Thus, this Court finds that upto the learned first appellate court the finding is that the respondent is the owner of the suit property. Now, there is no dispute that the defendant/appellant is in possession of a portion of the suit property, as the plaintiff has filed a suit praying, inter alia, for recovery of possession of the suit property. Since the defendant/appellant has failed to prove his ownership in respect of the suit property, the learned lower appellate court has found that the defendant is in illegal possession of the suit property. Now this Court intends to deal with the question of applicability of section 53A of the Transfer of Property Act, 1882. Before dealing with this aspect any further, it should be noted herein that none of the parties have brought on record the alleged power of attorney and/or the agreement for sale. It appears that only xerox copy of the power of attorney and agreement for sale were produced before the court. The original documents are not on record as it has already been found by the learned lower appellate court. The learned advocate appearing on behalf of the appellant has submitted that the learned lower appellate court has failed to consider section 53A of the said Act of 1882. The said learned advocate has submitted that the plaintiff has alleged that she has purchased the suit property, but she has not filed any sale deed. This aspect of the matter has already been discussed above and it has been found by the learned lower appellate court that in the facts and circumstances of the case, there was no necessity of sale deed. The learned advocate has rightly submitted that the plaintiff has not produced in evidence the original documents. But, it has to be noted that the defendant also has not brought on record the original documents. Thus, both the parties have not brought the said two documents on record in its original form. The learned advocate appearing on behalf of the appellant submitted that the defendant is the husband of the plaintiff and therefore, the custody of the relevant documents are now with the plaintiff. The learned lower appellate court has observed that such argument is not convincing at all.

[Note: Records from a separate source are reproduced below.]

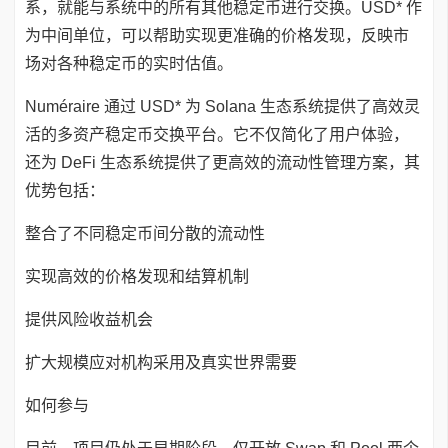
系，就能与系统中的所有其他稳定币进行交换。USD* 作
为中间单位，可以帮助实现更准确的价格发现，反映市
场对各种稳定币的实时估值。
Numéraire 通过 USD* 为 Solana 生态系统提供了高效灵
活的多资产稳定币交换平台。它不仅简化了用户体验，
还为 DeFi 生态系统提供了更高效的流动性管理方案，其
优势包括：
整合了不同稳定币间分散的流动性
实现高效的价格发现和结算机制
提供风险收益机会
扩大规模应对机构采用及真实世界需要
如何参与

The learned advocate appearing on behalf of the appellant submitted that the defendant is the husband of the plaintiff and therefore, the custody of the relevant documents are now with the plaintiff. The learned lower appellate court has observed that such argument is not convincing at all. This Court is also of the view that even if it is assumed for the sake of argument that the parties have been married, even then, the Court cannot come to the conclusion that the documents which were supposed to be in the custody of the defendant is now in the custody of the plaintiff. The learned advocate appearing on behalf of the appellant referred to paragraph 12 of the written statement and submitted that the defendant has pleaded that the defendant has incurred the entire expenditure of the construction of the building. Even if it is assumed for the sake of argument that the defendant has, in-deed, made expenditure in respect of the said building, no right can accrue in favour of the defendant since the defendant has no right, title and interest in the suit property. That apart, the documents on record show that it is the plaintiff who has obtained loan for the purpose of making construction on the suit property. The defendant’s version of the story is not acceptable. The argument of the learned advocate for the defendant/appellant that the plaintiff has failed to prove her title is also unacceptable in view of the materials on record as already found by the learned lower appellate court. The learned advocate appearing on behalf of the appellant has further referred to the evidence of the plaintiff wherein she has stated that the agreement and the power of attorney have not been cancelled by her. But she has also stated in evidence that she has prayed before the court to declare those documents as null and void. The learned advocate appearing on behalf of the appellant submitted that a fact admitted by a party need not be proved by the other party in terms of section 58 of the Evidence Act. In this particular case, it appears that the title in respect of the suit property was in dispute from the very beginning. But both the parties have not filed their respective original documents.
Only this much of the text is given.